Assessing the Responses of Large Language Models (ChatGPT-4, Gemini, and Microsoft Copilot) to Frequently Asked Questions in Breast Imaging: A Study on Readability and Accuracy

Creative Commons License

Tepe M., Emekli E.

CUREUS, vol.16, no.5, pp.59960, 2024 (ESCI) identifier

  • Publication Type: Article / Article
  • Volume: 16 Issue: 5
  • Publication Date: 2024
  • Doi Number: 10.7759/cureus.59960
  • Journal Name: CUREUS
  • Journal Indexes: Emerging Sources Citation Index (ESCI)
  • Page Numbers: pp.59960
  • Eskisehir Osmangazi University Affiliated: Yes


Background: Large language models (LLMs), such as ChatGPT-4, Gemini, and Microsoft Copilot, have been instrumental in various domains, including healthcare, where they enhance health literacy and aid in patient decisionmaking. Given the complexities involved in breast imaging procedures, accurate and comprehensible information is vital for patient engagement and compliance. This study aims to evaluate the readability and accuracy of the information provided by three prominent LLMs, ChatGPT-4, Gemini, and Microsoft Copilot, in response to frequently asked questions in breast imaging, assessing their potential to improve patient understanding and facilitate healthcare communication.

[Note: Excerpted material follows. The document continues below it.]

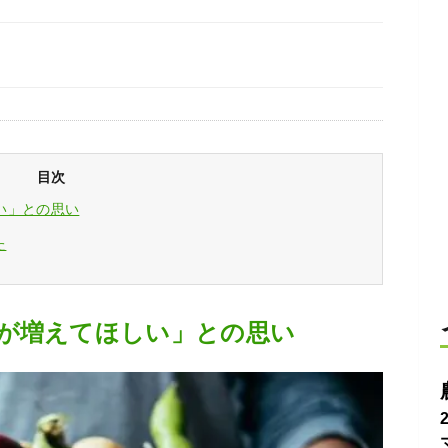
目次
い」との思い
た
が増えてほしい」との思い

Methodology: We collected the most common questions on breast imaging from clinical practice and posed them to LLMs. We then evaluated the responses in terms of readability and accuracy. Responses from LLMs were analyzed for readability using the Flesch Reading Ease and Flesch-Kincaid Grade Level tests and for accuracy through a radiologist-developed Likert-type scale.

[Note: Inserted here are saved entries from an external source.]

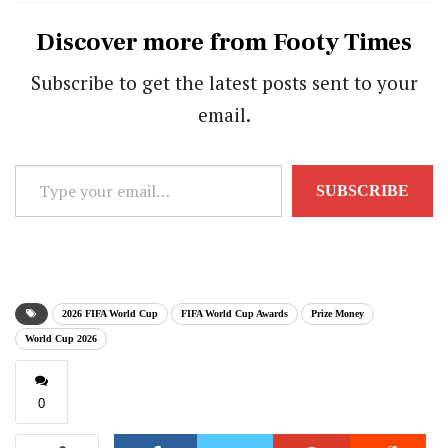
Discover more from Footy Times
Subscribe to get the latest posts sent to your
email.
Type
SUBSCRIBE
your
email…
2026 FIFA World Cup
FIFA World Cup Awards
Prize Money
World Cup 2026
0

Results: The study found significant variations among LLMs. Gemini and Microsoft Copilot scored higher on readability scales (p < 0.001), indicating their responses were easier to understand. In contrast, ChatGPT-4 demonstrated greater accuracy in its responses (p < 0.001).

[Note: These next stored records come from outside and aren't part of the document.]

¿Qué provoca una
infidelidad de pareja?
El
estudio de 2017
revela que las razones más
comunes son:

Conclusions: While LLMs such as ChatGPT-4 show promise in providing accurate responses, readability issues may limit their utility in patient education. Conversely, Gemini and Microsoft Copilot, despite being less accurate, are more accessible to a broader patient audience. Ongoing adjustments and evaluations of these models are essential to ensure they meet the diverse needs of patients, emphasizing the need for continuous improvement and oversight in the deployment of artificial intelligence technologies in healthcare.